#### Import Modules, Reload Packages

In [1]:
import pandas as pd
import pickle
import numpy as np
import warnings
warnings.filterwarnings("ignore")
from ordered_set import OrderedSet

import importlib
import utils.db_funcs as db
import utils.df_funcs
import utils.fmp_funcs
import utils.graph_db_funcs

importlib.reload(db) 
importlib.reload(utils.df_funcs) 
importlib.reload(utils.fmp_funcs) 
importlib.reload(utils.graph_db_funcs)

from utils import db_funcs as db
from utils.df_funcs import *
from utils.fmp_funcs import *
from utils.graph_db_funcs import *

pd.set_option('display.max_rows', None)
pd.set_option('display.max_columns', None)

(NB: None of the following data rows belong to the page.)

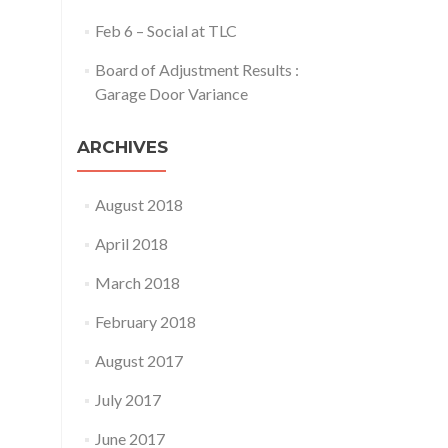
Feb 6 – Social at TLC
Board of Adjustment Results :
Garage Door Variance
ARCHIVES
August 2018
April 2018
March 2018
February 2018
August 2017
July 2017
June 2017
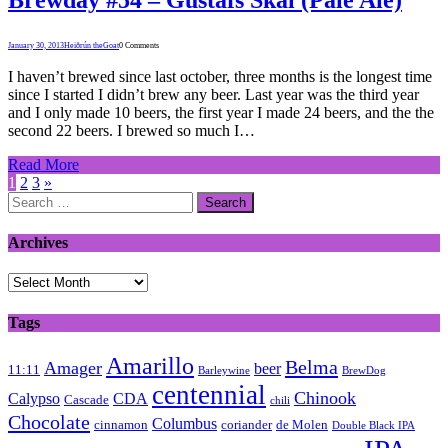
January 30, 2013
Heiðrún theGoat
0 Comments
I haven’t brewed since last october, three months is the longest time
since I started I didn’t brew any beer. Last year was the third year
and I only made 10 beers, the first year I made 24 beers, and the the
second 22 beers. I brewed so much I…
Read More
1
2
3
»
Search
for:
Archives
Archives
Tags
Amarillo
Belma
Amager
beer
11:11
Barleywine
BrewDog
centennial
Chinook
Calypso
CDA
Cascade
chili
Chocolate
Columbus
cinnamon
coriander
de Molen
Double Black IPA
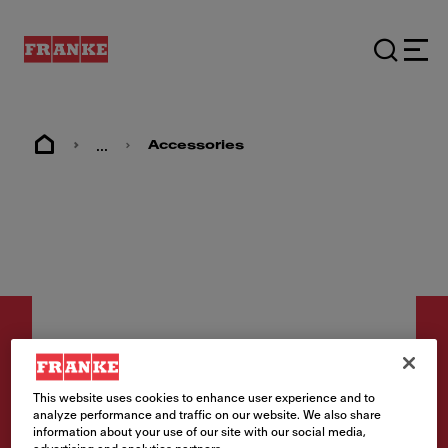
...
Accessories
This website uses cookies to enhance user experience and to
Accessories
analyze performance and traffic on our website. We also share
information about your use of our site with our social media,
Rollamat 42 Stainless Steel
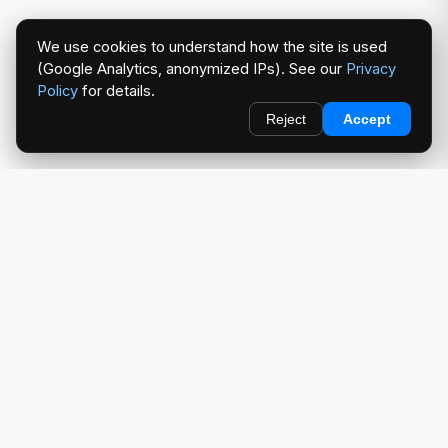
We use cookies to understand how the site is used
(Google Analytics, anonymized IPs). See our
Privacy
Policy
for details.
Reject
Accept
redlightcam® celebrates car culture. An Automotive Brand
by THE RISE COLLECTION.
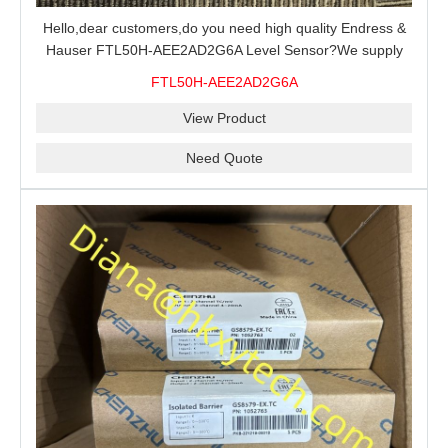
Hello,dear customers,do you need high quality Endress &
Hauser FTL50H-AEE2AD2G6A Level Sensor?We supply
100% original new and brand,send an inquiry and we will
FTL50H-AEE2AD2G6A
offer the best price for you.
View Product
Need Quote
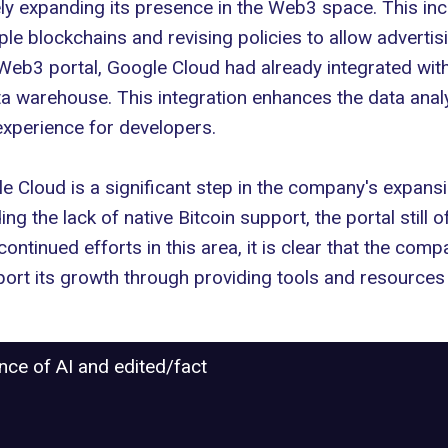
ely expanding
its presence in the Web3 space. This incl
le blockchains and revising policies to allow advertis
e Web3 portal, Google Cloud had already
integrated wit
a warehouse. This integration enhances the data analyt
experience for developers.
e Cloud is a significant step in the company's
expansi
g the lack of native Bitcoin support, the portal still 
ontinued efforts in this area, it is clear that the com
ort its growth through providing tools and resources
ance of AI and edited/fact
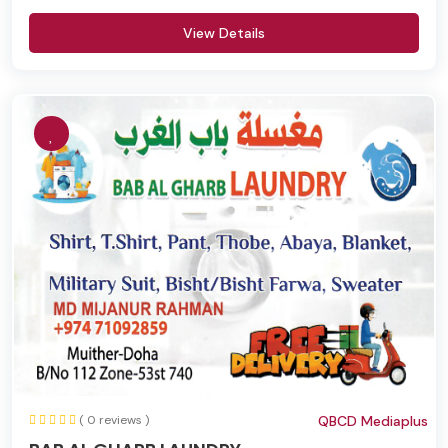
View Details
( 0 reviews )
QBCD Mediaplus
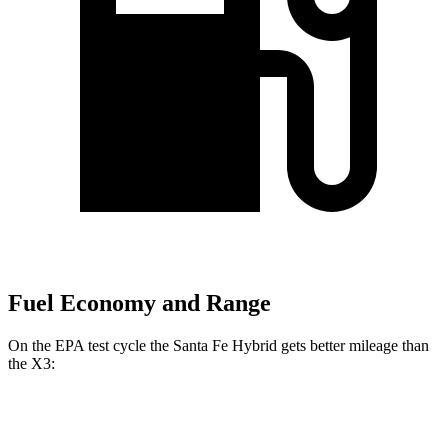
Fuel Economy and Range
On the EPA test cycle the Santa Fe Hybrid gets better mileage than
the X3:
MPG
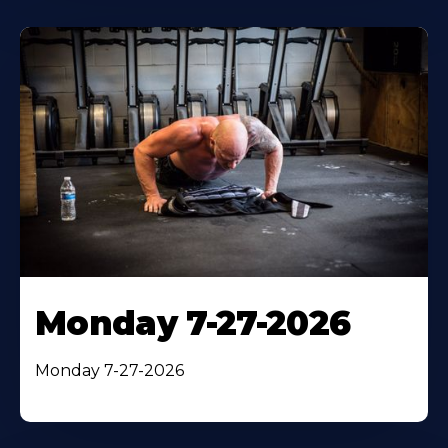
Monday 7-27-2026
Monday 7-27-2026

neo4j+s://c4ccd126.databases.neo4j.io
neo4j+s://c4ccd126.databases.neo4j.io


#### Read Pickle File & Write STOCK INFO to Graph DB

In [2]:
pd.set_option('display.max_colwidth', None)

with open('../files/stock_info_final.pkl', 'rb') as file:
    stock_info_final = pickle.load(file)

stock_info_final[stock_info_final['symbol'] =='688613.SS']

stock_info_final = stock_info_final.head(10000)

create_indexes()
BATCH_SIZE = 500  # Adjust based on performance
load_data_in_batches(stock_info_final, BATCH_SIZE)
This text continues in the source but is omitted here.